1
Шоферишко попался мне необкатанный, из молокососов, да еще с норовом: я ему — в объезд, он — прямо, я ему — прямо, он — в объезд. Ну и вляпались — сели на брюхо, по самую ось. Да где? На большой дороге возле Пинеги, как раз напротив Койды, там, где на веку никто никогда не застревал.
Если бы у нас был с собой топор, была цепь, лопата, всё было бы просто. Бревно, хламину какую под колесо, большую грязь отрыл, откопал и жми на газ. А то ведь у этого сопляка не то что нужного инструмента, самого дрянного ножа не оказалось.
Долго, часа полтора, плясали мы вокруг машины, но что сделаешь голыми руками? И в конце концов насмерть измученные, грязные, потные, мы сели возле дороги под березы и стали ждать — авось кто-нибудь проедет, не глухой проселок, главный Пинежский тракт.
Но шло время. Я выкурил одну папиросу, другую, шофер сбегал к реке выкупаться (нынешняя молодежь даром время терять не станет), а подмоги всё не было, и по-прежнему ничего, кроме шелеста разыгравшихся на ветру берез, не было слышно.

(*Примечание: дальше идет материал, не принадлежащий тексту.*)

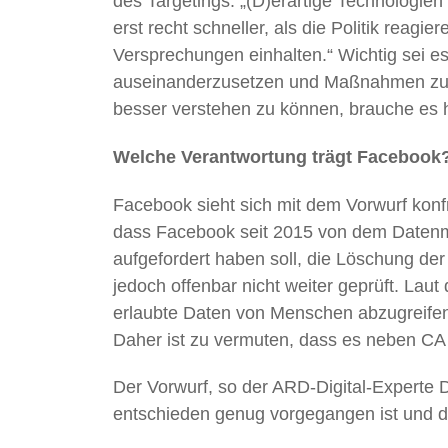
des Targetings: „(D)erartige Technologien
erst recht schneller, als die Politik reagi
Versprechungen einhalten.“ Wichtig sei es
auseinanderzusetzen und Maßnahmen zu 
besser verstehen zu können, brauche es h
Welche Verantwortung trägt Facebook
Facebook sieht sich mit dem Vorwurf konfr
dass Facebook seit 2015 von dem Datenmi
aufgefordert haben soll, die Löschung de
jedoch offenbar nicht weiter geprüft. Lau
erlaubte Daten von Menschen abzugreifen, 
Daher ist zu vermuten, dass es neben CA 
Der Vorwurf, so der ARD-Digital-Experte
entschieden genug vorgegangen ist und die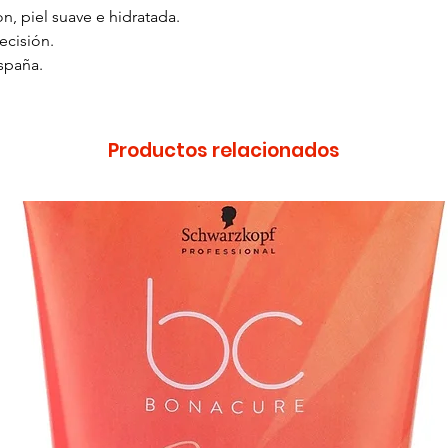
n, piel suave e hidratada.
ecisión.
spaña.
Productos relacionados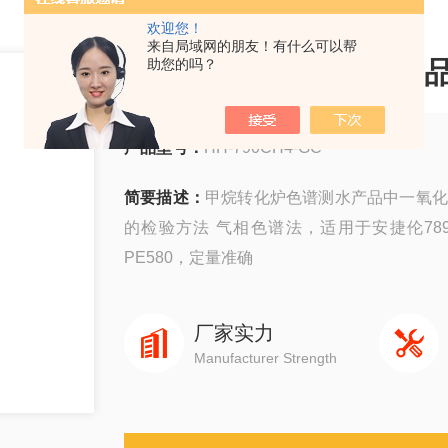
欢迎您！
来自局域网的朋友！有什么可以帮
甲烷转化炉色谱测水产
助您的吗？
产品型号：
HH-790CH4-GC
简要描述：
甲烷转化炉色谱测水产品中一氧化碳残
的检验方法 气相色谱法，适用于安捷伦7890
PE580，定量准确
厂家实力
Manufacturer Strength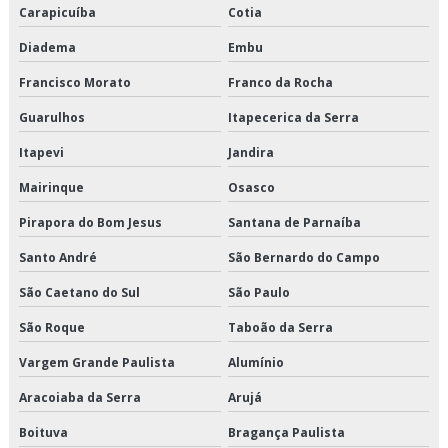
Carapicuíba
Cotia
Orçamento de transporte produtos refrigerados
Diadema
Embu
Serviço de armazenagem de produtos perecíveis
Francisco Morato
Franco da Rocha
Serviço de armazenagem para alimentos climatizados
Guarulhos
Itapecerica da Serra
Serviço de armazenagem para alimentos congelados
Itapevi
Jandira
Serviço de armazenagem para alimentos refrigerados
Mairinque
Osasco
Pirapora do Bom Jesus
Santana de Parnaíba
Serviço de armazenamento refrigerado
Santo André
São Bernardo do Campo
Serviço de cross docking
São Caetano do Sul
São Paulo
Serviço de crossdocking
São Roque
Taboão da Serra
Serviço de distribuição de alimentos climatizados
Vargem Grande Paulista
Alumínio
Aracoiaba da Serra
Arujá
Serviço de distribuição de alimentos congelados
Boituva
Bragança Paulista
Serviço de distribuição de alimentos refrigerados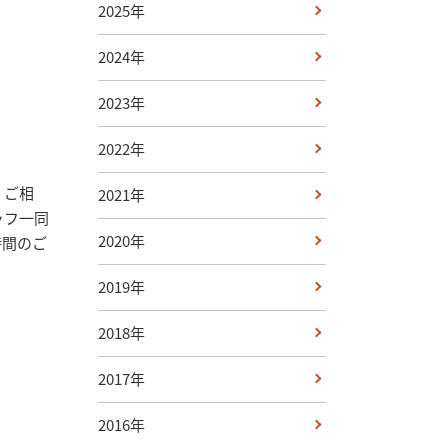
2025年
2024年
2023年
2022年
。ご相
2021年
ッフ一同
2020年
時間のご
2019年
2018年
2017年
2016年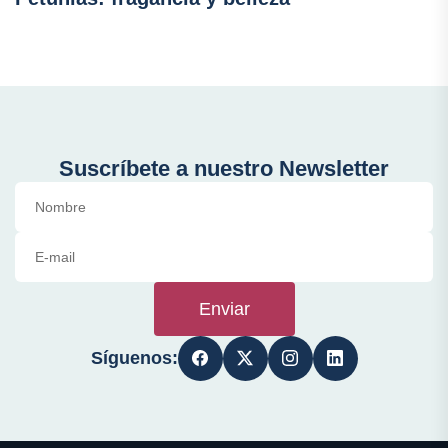
Suscríbete a nuestro Newsletter
Enviar
Síguenos: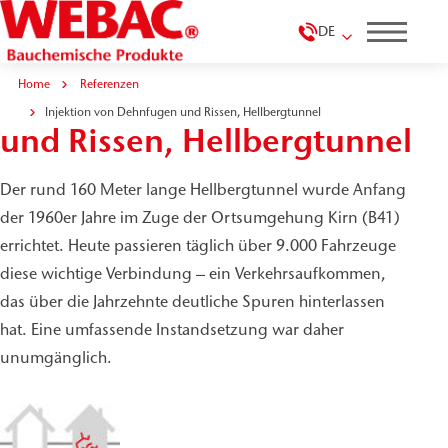
DE
Home
Referenzen
Injektion von Dehnfugen
Injektion von Dehnfugen und Rissen, Hellbergtunnel
und Rissen, Hellbergtunnel
Der rund 160 Meter lange Hellbergtunnel wurde Anfang
der 1960er Jahre im Zuge der Ortsumgehung Kirn (B41)
errichtet. Heute passieren täglich über 9.000 Fahrzeuge
diese wichtige Verbindung – ein Verkehrsaufkommen,
das über die Jahrzehnte deutliche Spuren hinterlassen
hat. Eine umfassende Instandsetzung war daher
unumgänglich.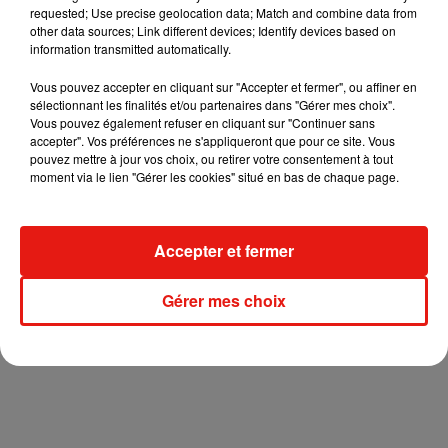
requested; Use precise geolocation data; Match and combine data from
other data sources; Link different devices; Identify devices based on
information transmitted automatically.
Vous pouvez accepter en cliquant sur "Accepter et fermer", ou affiner en
sélectionnant les finalités et/ou partenaires dans "Gérer mes choix".
Vous pouvez également refuser en cliquant sur "Continuer sans
accepter". Vos préférences ne s'appliqueront que pour ce site. Vous
pouvez mettre à jour vos choix, ou retirer votre consentement à tout
moment via le lien "Gérer les cookies" situé en bas de chaque page.
Accepter et fermer
Gérer mes choix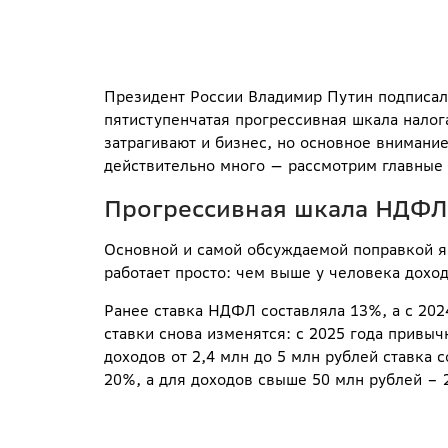
Президент России Владимир Путин подписал
пятиступенчатая прогрессивная шкала налог
затрагивают и бизнес, но основное внимани
действительно много — рассмотрим главные и
Прогрессивная шкала НДФЛ
Основной и самой обсуждаемой поправкой я
работает просто: чем выше у человека дохо
Ранее ставка НДФЛ составляла 13%, а с 202
ставки снова изменятся: с 2025 года привыч
доходов от 2,4 млн до 5 млн рублей ставка 
20%, а для доходов свыше 50 млн рублей – 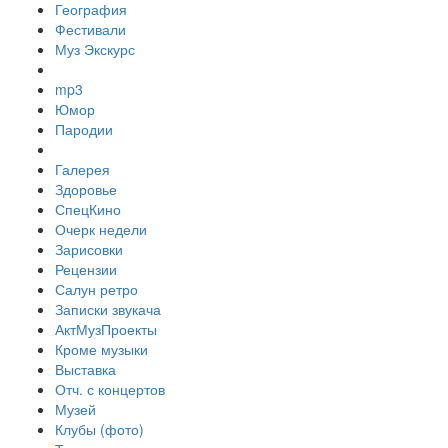
География
Фестивали
Муз Экскурс
mp3
Юмор
Пародии
Галерея
Здоровье
СпецКино
Очерк недели
Зарисовки
Рецензии
Салун ретро
Записки звукача
АктМузПроекты
Кроме музыки
Выставка
Отч. с концертов
Музей
Клубы (фото)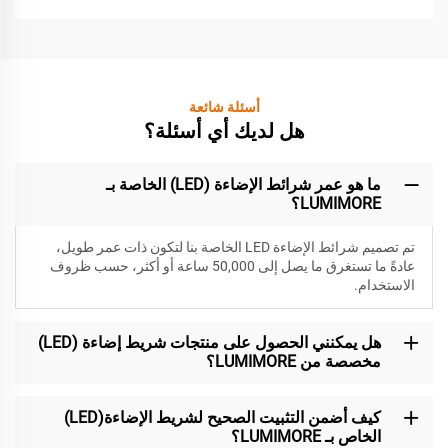
أسئلة شائعة
هل لديك أي أسئلة؟
ما هو عمر شرائط الإضاءة (LED) الخاصة بـ
LUMIMORE؟
تم تصميم شرائط الإضاءة LED الخاصة بنا لتكون
ذات عمر طويل،
عادةً ما تستغرق ما يصل إلى 50,000 ساعة أو أكثر، حسب ظروف
الاستخدام.
هل يمكنني الحصول على منتجات شريط إضاءة (LED)
مخصصة من LUMIMORE؟
كيف أضمن التثبيت الصحيح لشريط الإضاءة(LED)
الخاص بـ LUMIMORE؟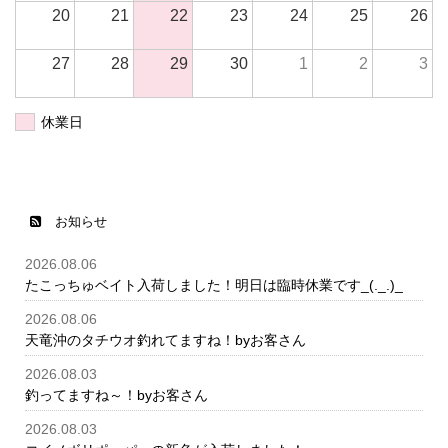
20
21
22
23
24
25
26
27
28
29
30
1
2
3
休業日
お知らせ
2026.08.06
たこっちゅベイト入荷しました！明日は臨時休業です_(._.)_
2026.08.06
天竜沖のタチウオ釣れてますね！byお客さん
2026.08.03
釣ってますね～！byお客さん
2026.08.03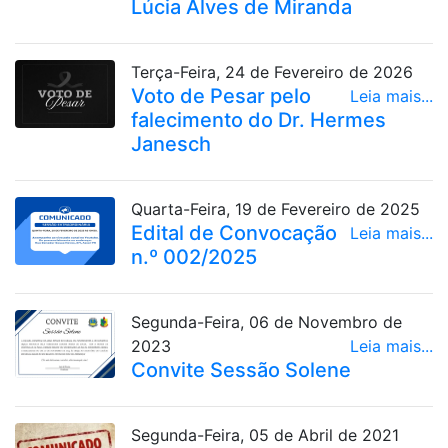
Lúcia Alves de Miranda
Terça-Feira, 24 de Fevereiro de 2026
Voto de Pesar pelo
Leia mais...
falecimento do Dr. Hermes
Janesch
Quarta-Feira, 19 de Fevereiro de 2025
Edital de Convocação
Leia mais...
n.º 002/2025
Segunda-Feira, 06 de Novembro de
2023
Leia mais...
Convite Sessão Solene
Segunda-Feira, 05 de Abril de 2021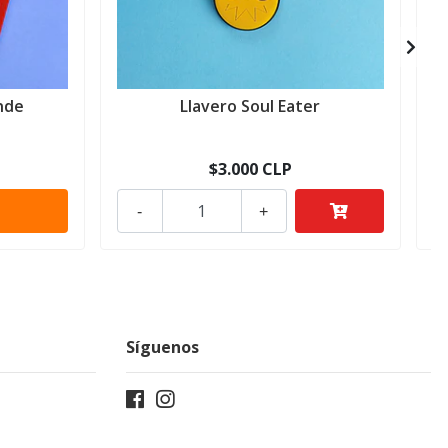
nde
Llavero Soul Eater
$3.000 CLP
-
+
Síguenos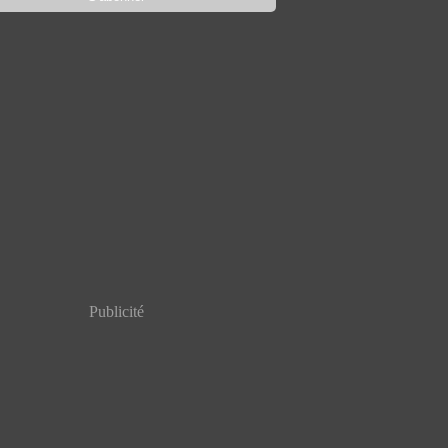
Publicité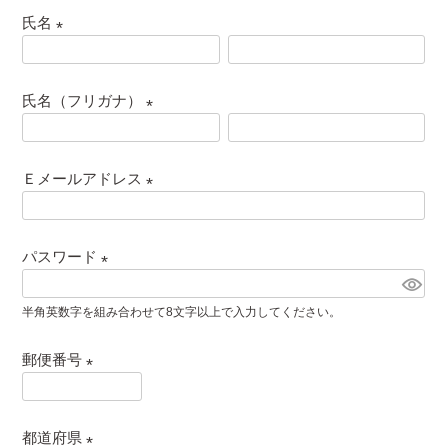
氏名
(
必
氏名（フリガナ）
須
)
(
必
Ｅメールアドレス
須
)
(
必
パスワード
須
)
(
半角英数字を組み合わせて8文字以上で入力してください。
必
須
郵便番号
)
(
必
都道府県
須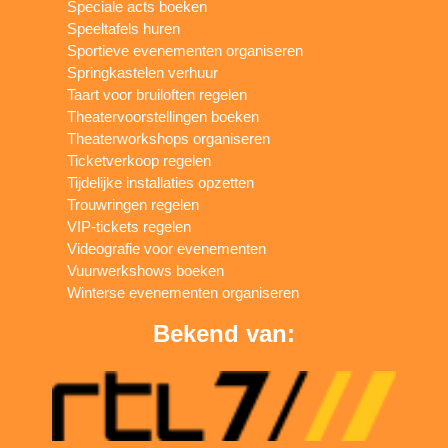
Speciale acts boeken
Speeltafels huren
Sportieve evenementen organiseren
Springkastelen verhuur
Taart voor bruiloften regelen
Theatervoorstellingen boeken
Theaterworkshops organiseren
Ticketverkoop regelen
Tijdelijke installaties opzetten
Trouwringen regelen
VIP-tickets regelen
Videografie voor evenementen
Vuurwerkshows boeken
Winterse evenementen organiseren
Bekend van:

— Постойте, а какой сегодня день-то у нас? — вдруг осенило шофера. — Не воскресенье?
— Воскресенье.
— Ну дак хоть до самой ночи тут загорай, никого не дождешься. В Койду ехать надо, — сказал он решительно.
Койда была на другом берегу, и попасть туда не составляло большого труда. Но я не спешил. За этой деревней у нас издавна водилась недобрая слава.
Есть на Севере, а точнее сказать, на Пинеге и на Мезени, такая женская болезнь — икота, которая, правда, сейчас немного поутихла, а еще совсем недавно редкую работную бабу не трепала. Найдет, накатит на бедную — и мутит, и ломает, и душит, и крик и рев на все голоса — по-собачьи, по-кошачьи, и даже самая непотребная матерщина иной раз срывается с губ.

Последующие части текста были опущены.